The Marvelous Land of Oz
by L. Frank Baum
The Marvelous Powder of Life
After considering the matter carefully, Tip decided that the best place
to locate Jack would be at the bend in the road, a little way from the
house. So he started to carry his man there, but found him heavy and
rather awkward to handle. After dragging the creature a short distance
Tip stood him on his feet, and by first bending the joints of one leg,
and then those of the other, at the same time pushing from behind, the
boy managed to induce Jack to walk to the bend in the road. It was not
accomplished without a few tumbles, and Tip really worked harder than he
ever had in the fields or forest; but a love of mischief urged him on,
and it pleased him to test the cleverness of his workmanship.
"Jack's all right, and works fine!" he said to himself, panting with the
unusual exertion.

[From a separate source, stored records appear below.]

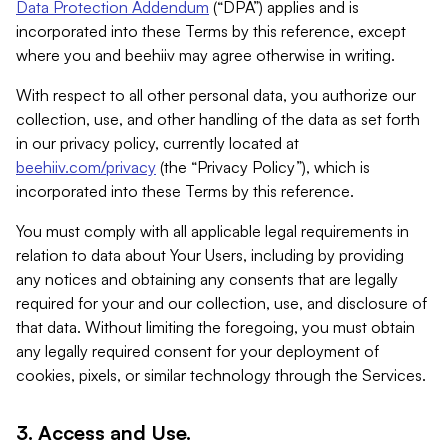
Data Protection Addendum
(“DPA”) applies and is
incorporated into these Terms by this reference, except
where you and beehiiv may agree otherwise in writing.
With respect to all other personal data, you authorize our
collection, use, and other handling of the data as set forth
in our privacy policy, currently located at
beehiiv.com/privacy
(the “Privacy Policy”), which is
incorporated into these Terms by this reference.
You must comply with all applicable legal requirements in
relation to data about Your Users, including by providing
any notices and obtaining any consents that are legally
required for your and our collection, use, and disclosure of
that data. Without limiting the foregoing, you must obtain
any legally required consent for your deployment of
cookies, pixels, or similar technology through the Services.
3. Access and Use.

But just then he discovered the man's left arm had
fallen off in the journey so he went back to find it, and afterward, by
whittling a new and stouter pin for the shoulder-joint, he repaired the
injury so successfully that the arm was stronger than before. Tip also
noticed that Jack's pumpkin head had twisted around until it faced his
back; but this was easily remedied. When, at last, the man was set up
facing the turn in the path where old Mombi was to appear, he looked
natural enough to be a fair imitation of a Gillikin farmer, -- and
unnatural enough to startle anyone that came on him unawares.
As it was yet too early in the day to expect the old woman to return
home, Tip went down into the valley below the farm-house and began to
gather nuts from the trees that grew there.
However, old Mombi returned earlier than usual. She had met a crooked
wizard who resided in a lonely cave in the mountains, and had traded
several important secrets of magic with him. Having in this way secured
three new recipes, four magical powders and a selection of herbs of
wonderful power and potency, she hobbled home as fast as she could, in
order to test her new sorceries.
So intent was Mombi on the treasures she had gained that when she turned
the bend in the road and caught a glimpse of the man, she merely nodded
"Good evening, sir."
But, a moment after, noting that the person did not move or reply, she
cast a shrewd glance into his face and discovered his pumpkin head
elaborately carved by Tip's jack-knife.
"Heh!" ejaculated Mombi, giving a sort of grunt; "that rascally boy has
been playing tricks again! Very good! ve -- ry good! I'll beat him
black- and-blue for trying to scare me in this fashion!"
Angrily she raised her stick to smash in the grinning pumpkin head of
the dummy; but a sudden thought made her pause, the uplifted stick left
motionless in the air.
"Why, here is a good chance to try my new powder!" said she, eagerly.
"And then I can tell whether that crooked wizard has fairly traded
secrets, or whether he has fooled me as wickedly as I fooled him."
So she set down her basket and began fumbling in it for one of the
precious powders she had obtained.
While Mombi was thus occupied Tip strolled back, with his pockets full
of nuts, and discovered the old woman standing beside his man and
apparently not the least bit frightened by it.